Like a broken record demonstrating that the PAP are bankrupt of new ideas, IMDA repeats the lies and disinformation which have become part of the brainwashing of all Singaporeans from school age onwards. This is that they are incapable of making their own judgements and need a totalitarian state to tell them what to read and think. Of course as the Government is the only agent empowered to use the Protection from Online Falsehood and Manipulation Act (POFMA) it can repeat the lies without any sanction and individuals are powerless top stop it.
There is worse. In a stunning non-sequitur, IMDA makes the extraordinary statement that “There have also been reports from other countries, that foreign players and their agents attempted to influence their politics by buying off political parties and individual politicians.” This seems to be more of a description of how the PAP Government operates in foreign countries, where it uses the resources of GIC and Temasek, built up by imposing austerity on Singaporeans, to bribe foreign academics and politicians and ro invest in Western countries in an influence buying exercise. Western universities like Oxbridge and the Ivy League are influenced by sending large numbers of Government scholars there, one of whose tasks is to spread disinformation.
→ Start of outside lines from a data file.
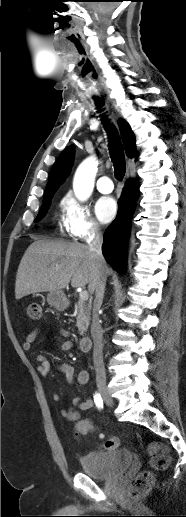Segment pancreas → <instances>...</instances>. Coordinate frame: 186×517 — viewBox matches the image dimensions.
<instances>
[{
	"label": "pancreas",
	"mask_w": 186,
	"mask_h": 517,
	"mask_svg": "<svg viewBox=\"0 0 186 517\" xmlns=\"http://www.w3.org/2000/svg\"><path fill=\"white\" fill-rule=\"evenodd\" d=\"M76 326L78 327L80 335H84L90 324L91 305L83 301H78L75 305Z\"/></svg>",
	"instance_id": "1"
}]
</instances>
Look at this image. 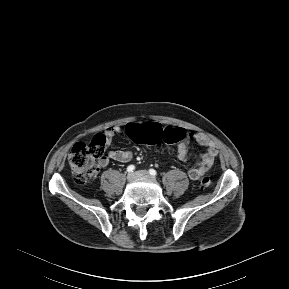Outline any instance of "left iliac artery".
<instances>
[{
  "label": "left iliac artery",
  "mask_w": 289,
  "mask_h": 289,
  "mask_svg": "<svg viewBox=\"0 0 289 289\" xmlns=\"http://www.w3.org/2000/svg\"><path fill=\"white\" fill-rule=\"evenodd\" d=\"M149 173H150L152 176H156V175H157V172H156V170H154V169H150V170H149Z\"/></svg>",
  "instance_id": "obj_1"
}]
</instances>
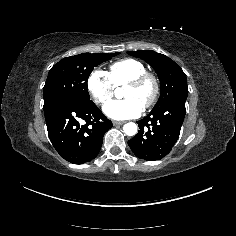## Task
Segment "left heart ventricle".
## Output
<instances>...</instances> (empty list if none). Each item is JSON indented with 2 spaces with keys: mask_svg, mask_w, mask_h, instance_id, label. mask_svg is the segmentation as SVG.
Instances as JSON below:
<instances>
[{
  "mask_svg": "<svg viewBox=\"0 0 236 236\" xmlns=\"http://www.w3.org/2000/svg\"><path fill=\"white\" fill-rule=\"evenodd\" d=\"M150 89L149 83H144L138 87H125L123 97L133 99L143 106L149 97Z\"/></svg>",
  "mask_w": 236,
  "mask_h": 236,
  "instance_id": "1",
  "label": "left heart ventricle"
}]
</instances>
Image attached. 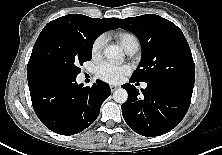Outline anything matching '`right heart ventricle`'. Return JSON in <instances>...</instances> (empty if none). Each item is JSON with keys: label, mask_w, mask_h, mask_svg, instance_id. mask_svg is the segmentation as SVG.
<instances>
[{"label": "right heart ventricle", "mask_w": 222, "mask_h": 155, "mask_svg": "<svg viewBox=\"0 0 222 155\" xmlns=\"http://www.w3.org/2000/svg\"><path fill=\"white\" fill-rule=\"evenodd\" d=\"M115 38L120 45L127 51L131 47H139V41L137 37L128 31H120L115 34Z\"/></svg>", "instance_id": "1"}]
</instances>
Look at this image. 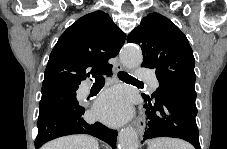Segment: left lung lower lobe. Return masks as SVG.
<instances>
[{
  "label": "left lung lower lobe",
  "instance_id": "0a47b994",
  "mask_svg": "<svg viewBox=\"0 0 227 149\" xmlns=\"http://www.w3.org/2000/svg\"><path fill=\"white\" fill-rule=\"evenodd\" d=\"M142 96L146 102L144 108L147 117L143 140L180 138L200 149L195 101L175 94H165L156 99L145 94Z\"/></svg>",
  "mask_w": 227,
  "mask_h": 149
}]
</instances>
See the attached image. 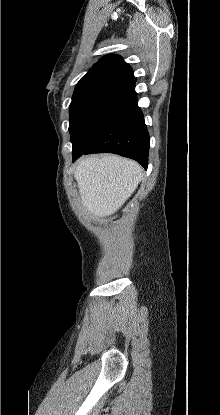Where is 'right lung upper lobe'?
Segmentation results:
<instances>
[{
  "instance_id": "obj_1",
  "label": "right lung upper lobe",
  "mask_w": 220,
  "mask_h": 415,
  "mask_svg": "<svg viewBox=\"0 0 220 415\" xmlns=\"http://www.w3.org/2000/svg\"><path fill=\"white\" fill-rule=\"evenodd\" d=\"M116 79L135 86L136 78L133 70L120 56L110 54L102 57L93 67L84 75L78 84L100 80Z\"/></svg>"
}]
</instances>
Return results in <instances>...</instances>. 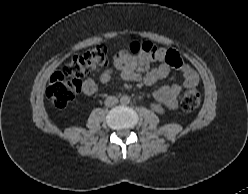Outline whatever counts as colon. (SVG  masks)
<instances>
[{
  "label": "colon",
  "instance_id": "colon-1",
  "mask_svg": "<svg viewBox=\"0 0 248 194\" xmlns=\"http://www.w3.org/2000/svg\"><path fill=\"white\" fill-rule=\"evenodd\" d=\"M154 45L149 42H132L129 50L132 54L153 52ZM164 60L172 67L180 63V56L172 50H165ZM108 61L107 48L100 44L84 53L74 56L61 71L52 75L46 93L57 108L65 107L79 93L82 79L103 67ZM201 101V94L195 88L185 91L181 99V108L185 112L195 110Z\"/></svg>",
  "mask_w": 248,
  "mask_h": 194
}]
</instances>
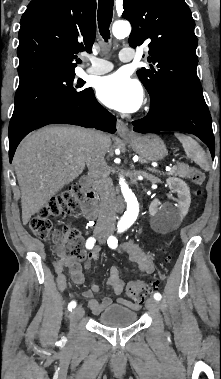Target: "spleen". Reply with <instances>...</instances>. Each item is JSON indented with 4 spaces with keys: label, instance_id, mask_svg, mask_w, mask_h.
<instances>
[{
    "label": "spleen",
    "instance_id": "3e777b00",
    "mask_svg": "<svg viewBox=\"0 0 221 379\" xmlns=\"http://www.w3.org/2000/svg\"><path fill=\"white\" fill-rule=\"evenodd\" d=\"M175 136L181 142L187 157L193 160L197 165L205 171L209 170V164L207 161L204 150L199 144L191 137L176 133Z\"/></svg>",
    "mask_w": 221,
    "mask_h": 379
}]
</instances>
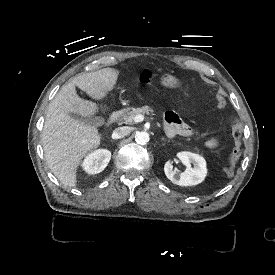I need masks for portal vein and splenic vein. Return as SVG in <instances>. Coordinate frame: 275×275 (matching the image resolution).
<instances>
[{
    "instance_id": "18ae733b",
    "label": "portal vein and splenic vein",
    "mask_w": 275,
    "mask_h": 275,
    "mask_svg": "<svg viewBox=\"0 0 275 275\" xmlns=\"http://www.w3.org/2000/svg\"><path fill=\"white\" fill-rule=\"evenodd\" d=\"M143 120H144V115L142 114L136 115L134 119L135 122H142Z\"/></svg>"
}]
</instances>
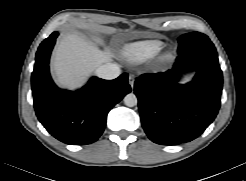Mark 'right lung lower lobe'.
<instances>
[{
  "label": "right lung lower lobe",
  "mask_w": 246,
  "mask_h": 181,
  "mask_svg": "<svg viewBox=\"0 0 246 181\" xmlns=\"http://www.w3.org/2000/svg\"><path fill=\"white\" fill-rule=\"evenodd\" d=\"M58 32L39 46L31 76L34 108L46 130L70 145L95 142L102 134L110 109L131 91L128 74L114 80L97 77L72 92L58 88L49 73V58Z\"/></svg>",
  "instance_id": "obj_1"
}]
</instances>
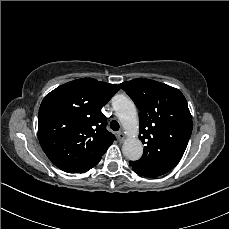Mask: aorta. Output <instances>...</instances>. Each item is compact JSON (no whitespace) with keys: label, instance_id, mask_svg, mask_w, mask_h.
Masks as SVG:
<instances>
[{"label":"aorta","instance_id":"aorta-1","mask_svg":"<svg viewBox=\"0 0 229 229\" xmlns=\"http://www.w3.org/2000/svg\"><path fill=\"white\" fill-rule=\"evenodd\" d=\"M112 106L128 134L122 146L124 156L132 161L140 159L143 154V145L137 138L139 126L135 104L125 95H116L112 99Z\"/></svg>","mask_w":229,"mask_h":229}]
</instances>
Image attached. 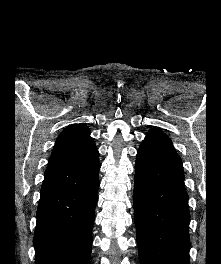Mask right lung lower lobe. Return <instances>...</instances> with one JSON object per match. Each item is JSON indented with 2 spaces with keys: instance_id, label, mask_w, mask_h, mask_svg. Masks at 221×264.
Here are the masks:
<instances>
[{
  "instance_id": "obj_1",
  "label": "right lung lower lobe",
  "mask_w": 221,
  "mask_h": 264,
  "mask_svg": "<svg viewBox=\"0 0 221 264\" xmlns=\"http://www.w3.org/2000/svg\"><path fill=\"white\" fill-rule=\"evenodd\" d=\"M99 153L48 166L34 234L35 264H90Z\"/></svg>"
}]
</instances>
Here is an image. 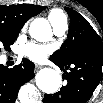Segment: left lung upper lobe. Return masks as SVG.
Listing matches in <instances>:
<instances>
[{"label":"left lung upper lobe","mask_w":103,"mask_h":103,"mask_svg":"<svg viewBox=\"0 0 103 103\" xmlns=\"http://www.w3.org/2000/svg\"><path fill=\"white\" fill-rule=\"evenodd\" d=\"M65 10L70 17L68 38L60 50L54 52L50 57V59L61 63H66L78 55L87 56L90 44H102L100 36L82 15L68 7Z\"/></svg>","instance_id":"5c2ea615"}]
</instances>
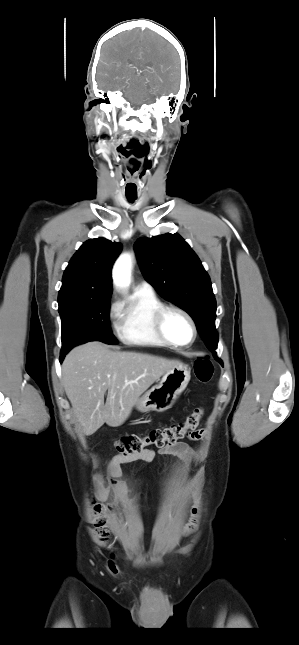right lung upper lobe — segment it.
<instances>
[{
    "label": "right lung upper lobe",
    "mask_w": 299,
    "mask_h": 645,
    "mask_svg": "<svg viewBox=\"0 0 299 645\" xmlns=\"http://www.w3.org/2000/svg\"><path fill=\"white\" fill-rule=\"evenodd\" d=\"M121 250L120 242L104 238L83 243L64 271L58 303L111 295V269Z\"/></svg>",
    "instance_id": "1"
}]
</instances>
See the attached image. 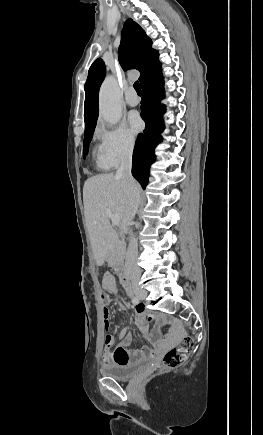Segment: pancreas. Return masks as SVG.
Listing matches in <instances>:
<instances>
[{"instance_id": "obj_1", "label": "pancreas", "mask_w": 263, "mask_h": 435, "mask_svg": "<svg viewBox=\"0 0 263 435\" xmlns=\"http://www.w3.org/2000/svg\"><path fill=\"white\" fill-rule=\"evenodd\" d=\"M108 260L110 264L115 267L117 272L122 270L124 262V247L120 241H118L111 250Z\"/></svg>"}]
</instances>
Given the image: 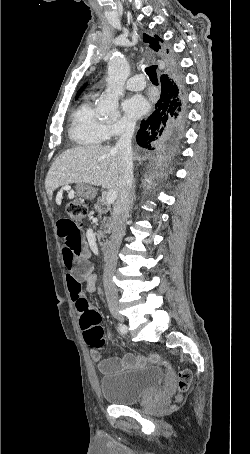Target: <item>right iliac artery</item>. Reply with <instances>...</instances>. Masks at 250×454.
<instances>
[{"label":"right iliac artery","mask_w":250,"mask_h":454,"mask_svg":"<svg viewBox=\"0 0 250 454\" xmlns=\"http://www.w3.org/2000/svg\"><path fill=\"white\" fill-rule=\"evenodd\" d=\"M118 330L122 333L125 334L127 332V327L125 325L119 324L118 325Z\"/></svg>","instance_id":"obj_1"}]
</instances>
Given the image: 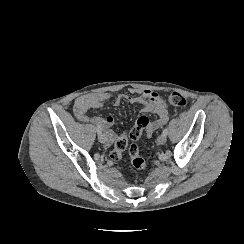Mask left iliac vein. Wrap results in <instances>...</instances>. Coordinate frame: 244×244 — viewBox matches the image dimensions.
<instances>
[{
    "label": "left iliac vein",
    "instance_id": "4c4485c4",
    "mask_svg": "<svg viewBox=\"0 0 244 244\" xmlns=\"http://www.w3.org/2000/svg\"><path fill=\"white\" fill-rule=\"evenodd\" d=\"M167 140V137L166 135L164 134H161L158 138H157V143L158 144H164Z\"/></svg>",
    "mask_w": 244,
    "mask_h": 244
}]
</instances>
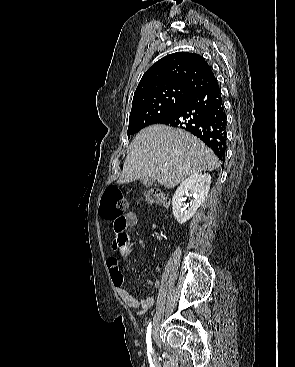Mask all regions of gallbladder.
Segmentation results:
<instances>
[{
  "label": "gallbladder",
  "instance_id": "1",
  "mask_svg": "<svg viewBox=\"0 0 295 367\" xmlns=\"http://www.w3.org/2000/svg\"><path fill=\"white\" fill-rule=\"evenodd\" d=\"M141 182L145 187H151L155 183V180L149 178H143L141 179Z\"/></svg>",
  "mask_w": 295,
  "mask_h": 367
}]
</instances>
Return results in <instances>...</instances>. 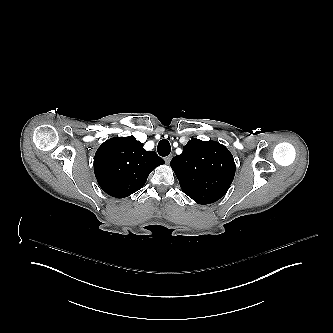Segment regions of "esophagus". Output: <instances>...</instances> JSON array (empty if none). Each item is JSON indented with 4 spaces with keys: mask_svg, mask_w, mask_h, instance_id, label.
I'll use <instances>...</instances> for the list:
<instances>
[{
    "mask_svg": "<svg viewBox=\"0 0 333 333\" xmlns=\"http://www.w3.org/2000/svg\"><path fill=\"white\" fill-rule=\"evenodd\" d=\"M172 155L165 157V162L168 164L171 161Z\"/></svg>",
    "mask_w": 333,
    "mask_h": 333,
    "instance_id": "34e87169",
    "label": "esophagus"
}]
</instances>
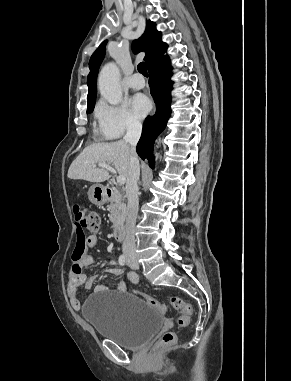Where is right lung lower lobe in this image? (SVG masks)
Here are the masks:
<instances>
[{"label": "right lung lower lobe", "instance_id": "1", "mask_svg": "<svg viewBox=\"0 0 291 381\" xmlns=\"http://www.w3.org/2000/svg\"><path fill=\"white\" fill-rule=\"evenodd\" d=\"M169 57H165L150 68L149 85L151 95L156 103L155 115L145 119L142 136L137 144L136 151L144 160L147 159L149 166L153 168L155 160L153 156V144L157 136L165 129L171 115V90L173 82L170 80L171 68Z\"/></svg>", "mask_w": 291, "mask_h": 381}]
</instances>
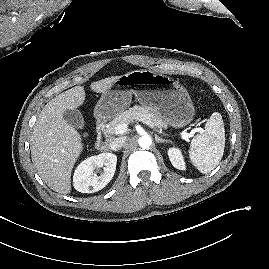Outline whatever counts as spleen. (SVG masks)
I'll use <instances>...</instances> for the list:
<instances>
[{"mask_svg": "<svg viewBox=\"0 0 269 269\" xmlns=\"http://www.w3.org/2000/svg\"><path fill=\"white\" fill-rule=\"evenodd\" d=\"M225 148V128L222 116L214 112L202 134L191 141L189 158L191 163L203 174L218 166Z\"/></svg>", "mask_w": 269, "mask_h": 269, "instance_id": "1", "label": "spleen"}]
</instances>
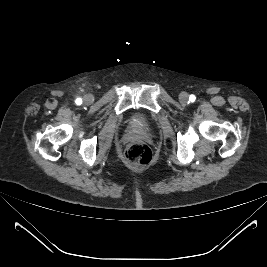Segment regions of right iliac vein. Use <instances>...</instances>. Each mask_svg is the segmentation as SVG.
I'll return each mask as SVG.
<instances>
[{"instance_id":"63e3f726","label":"right iliac vein","mask_w":267,"mask_h":267,"mask_svg":"<svg viewBox=\"0 0 267 267\" xmlns=\"http://www.w3.org/2000/svg\"><path fill=\"white\" fill-rule=\"evenodd\" d=\"M93 101V97L91 95H86L84 97V103L89 104Z\"/></svg>"}]
</instances>
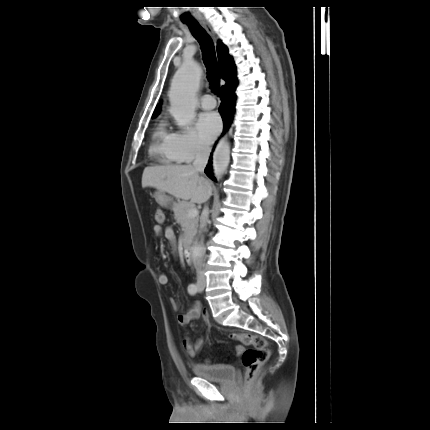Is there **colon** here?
Returning a JSON list of instances; mask_svg holds the SVG:
<instances>
[{
	"label": "colon",
	"instance_id": "colon-1",
	"mask_svg": "<svg viewBox=\"0 0 430 430\" xmlns=\"http://www.w3.org/2000/svg\"><path fill=\"white\" fill-rule=\"evenodd\" d=\"M164 218L163 211L157 209L155 211L156 222L161 224ZM230 337L248 346L247 349L236 347V351L242 355V363L245 367V385L250 387L269 358L268 342L264 337L249 332L232 333Z\"/></svg>",
	"mask_w": 430,
	"mask_h": 430
}]
</instances>
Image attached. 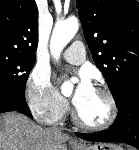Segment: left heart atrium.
<instances>
[{
  "label": "left heart atrium",
  "instance_id": "left-heart-atrium-1",
  "mask_svg": "<svg viewBox=\"0 0 139 150\" xmlns=\"http://www.w3.org/2000/svg\"><path fill=\"white\" fill-rule=\"evenodd\" d=\"M80 83L75 91V95L73 97L74 103L83 95L91 92L94 88L92 86V83L90 81L89 76L86 73L80 74Z\"/></svg>",
  "mask_w": 139,
  "mask_h": 150
}]
</instances>
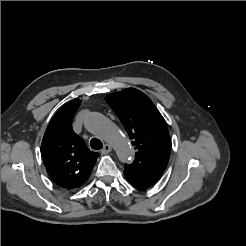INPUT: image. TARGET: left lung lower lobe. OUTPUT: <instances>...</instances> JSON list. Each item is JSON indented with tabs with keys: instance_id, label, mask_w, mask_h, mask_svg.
<instances>
[{
	"instance_id": "obj_1",
	"label": "left lung lower lobe",
	"mask_w": 246,
	"mask_h": 246,
	"mask_svg": "<svg viewBox=\"0 0 246 246\" xmlns=\"http://www.w3.org/2000/svg\"><path fill=\"white\" fill-rule=\"evenodd\" d=\"M124 174L127 181L138 190H145L152 185H154V181L132 171L127 168H124Z\"/></svg>"
}]
</instances>
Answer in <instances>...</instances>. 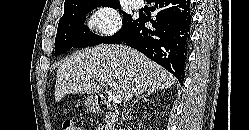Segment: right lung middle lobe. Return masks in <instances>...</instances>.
Instances as JSON below:
<instances>
[{
  "instance_id": "right-lung-middle-lobe-1",
  "label": "right lung middle lobe",
  "mask_w": 249,
  "mask_h": 130,
  "mask_svg": "<svg viewBox=\"0 0 249 130\" xmlns=\"http://www.w3.org/2000/svg\"><path fill=\"white\" fill-rule=\"evenodd\" d=\"M99 6L120 9V3L118 1L96 3L81 9H64V14L59 21L55 39V56L61 55L73 47L81 48L103 43H117L136 22V20L132 19L130 15L124 13L122 28L116 34L107 37L93 34L90 32L89 27L84 25V22L86 15L92 9ZM119 12L121 13L120 10Z\"/></svg>"
}]
</instances>
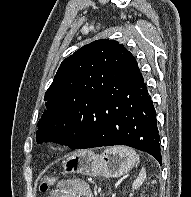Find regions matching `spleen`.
<instances>
[{
	"label": "spleen",
	"mask_w": 191,
	"mask_h": 197,
	"mask_svg": "<svg viewBox=\"0 0 191 197\" xmlns=\"http://www.w3.org/2000/svg\"><path fill=\"white\" fill-rule=\"evenodd\" d=\"M112 150L119 153V154L128 156V158L130 159L131 162L135 163V161L137 159V155H136L135 151L131 148L119 146V147H113ZM145 178H146V171L144 168H142L138 177L134 180V182L132 184V188L136 189V188L140 187L141 184L144 182Z\"/></svg>",
	"instance_id": "spleen-1"
}]
</instances>
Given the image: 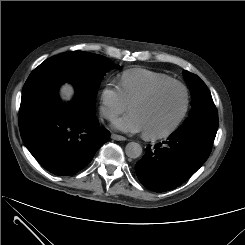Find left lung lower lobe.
Returning a JSON list of instances; mask_svg holds the SVG:
<instances>
[{
    "instance_id": "left-lung-lower-lobe-1",
    "label": "left lung lower lobe",
    "mask_w": 245,
    "mask_h": 245,
    "mask_svg": "<svg viewBox=\"0 0 245 245\" xmlns=\"http://www.w3.org/2000/svg\"><path fill=\"white\" fill-rule=\"evenodd\" d=\"M213 140L195 132L172 133L164 145L146 148V154L136 163L138 179L155 192L178 187L205 163Z\"/></svg>"
}]
</instances>
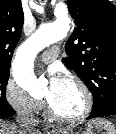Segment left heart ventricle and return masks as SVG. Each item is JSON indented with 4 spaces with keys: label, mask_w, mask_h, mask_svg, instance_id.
Returning <instances> with one entry per match:
<instances>
[{
    "label": "left heart ventricle",
    "mask_w": 116,
    "mask_h": 134,
    "mask_svg": "<svg viewBox=\"0 0 116 134\" xmlns=\"http://www.w3.org/2000/svg\"><path fill=\"white\" fill-rule=\"evenodd\" d=\"M48 97V89L45 91ZM51 106L60 114L65 116H75L84 107V99L80 90L71 83L63 81L59 93L51 100Z\"/></svg>",
    "instance_id": "obj_1"
}]
</instances>
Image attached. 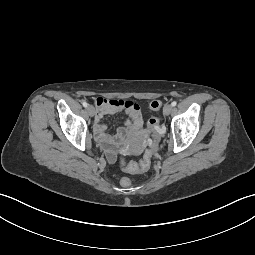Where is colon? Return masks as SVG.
<instances>
[{
    "instance_id": "1",
    "label": "colon",
    "mask_w": 255,
    "mask_h": 255,
    "mask_svg": "<svg viewBox=\"0 0 255 255\" xmlns=\"http://www.w3.org/2000/svg\"><path fill=\"white\" fill-rule=\"evenodd\" d=\"M161 105L162 104L160 101H152L149 103V108L152 111L156 112L160 109ZM148 128L151 135L154 137L155 140H157L159 135L161 134V126H160L159 117L157 116L151 117L148 121ZM154 150H155V145L152 144L151 147L145 152V155L142 161L140 162V164L128 163L124 166L125 170L129 172H144L148 170ZM120 184L123 187H130L133 184V180L129 176H123L120 180Z\"/></svg>"
}]
</instances>
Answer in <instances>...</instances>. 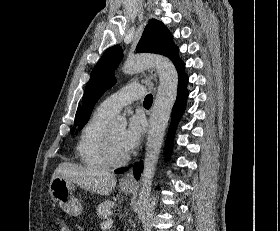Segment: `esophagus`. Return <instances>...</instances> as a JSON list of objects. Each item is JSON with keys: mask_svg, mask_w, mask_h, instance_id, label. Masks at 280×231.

I have written about Joe Stiglitz, the Nobel Prize winner in Economics, who sang Singapore’s praises in helping its poor despite a higher Gini coefficient than the US. Stiglitz cited his Singapore students as sources of information. He has visited Singapore many times, no doubt flying first class and staying at Raffles, as a guest of the Government or its institutions. Obama and Michelle have also been invited to speak in Singapore as guests of the Bank of Singapore and dined with Lee Hsien Loong when they are here. Boris Johnson, the UK PM, has also enjoyed the PAP’s hospitality and used it to help pay for sex with his mistress Jennifer Arcuri. The list of examples of PAP influence buying are too numerous to mention. Keppel and Sembawang Marine, Temasek companies, have even been caught bribing Brazilian politicians directly in order to win business. Yet IMDA fails to cite any examples of when Singapore politicians have received foreign money.
However the PAP have always sought to spread smears about Opposition politicians receiving money from abroad, most notoriously when a PAP MP falsely claimed in 1972 that the Workers Party had received $600,000 from abroad. My dad sued the MP and Radio Television Singapore (RTS), the predecessor to Mediacorp, for defamation. Demonstrating that Singapore’s judiciary will only allow defamation to be used by their paymasters, the judge ruled that my father had failed to prove the MP’s words since they were in Chinese and RTS carried them in English. The judge also let RTS off the hook, dismissing the libel action with costs. This was the gift that kept on giving, as WP’s inability to pay the costs allowed LKY to put it into bankruptcy and later secure my father’s debarment from Parliament on a fraudulent conviction that the Privy Council called “a grievous miscarriage of justice” but was unable to overturn due to the AG’s use of a shabby trick.
There are many, including the Workers Party 2.0, who claim that Singapore has moved on and is becoming, or already is, a “robust” democracy (provided one is respectful of LHL and do not ask him any embarrassing questions or aspire to ever take over the Government. However recent events should cause the scales to drop from Singaporeans’ eyes and show that LHL has not changed. Singapore is still stuck in a time warp dating back to the 1970s.